━━━━━ RECORDS SHOWN

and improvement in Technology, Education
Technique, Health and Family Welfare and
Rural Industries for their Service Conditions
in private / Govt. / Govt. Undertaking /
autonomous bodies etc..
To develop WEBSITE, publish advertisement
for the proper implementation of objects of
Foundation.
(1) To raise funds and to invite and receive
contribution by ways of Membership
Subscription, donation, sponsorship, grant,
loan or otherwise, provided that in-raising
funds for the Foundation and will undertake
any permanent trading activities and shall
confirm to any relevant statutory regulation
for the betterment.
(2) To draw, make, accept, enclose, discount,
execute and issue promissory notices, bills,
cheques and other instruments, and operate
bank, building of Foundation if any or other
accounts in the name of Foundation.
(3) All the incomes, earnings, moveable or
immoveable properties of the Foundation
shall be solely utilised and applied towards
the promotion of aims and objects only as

━━━━━━━━━━

PROBLEM TO WORK ON
State how many lines of the records hold the string "shall", and nothing else.

FINISHED EXERCISE
2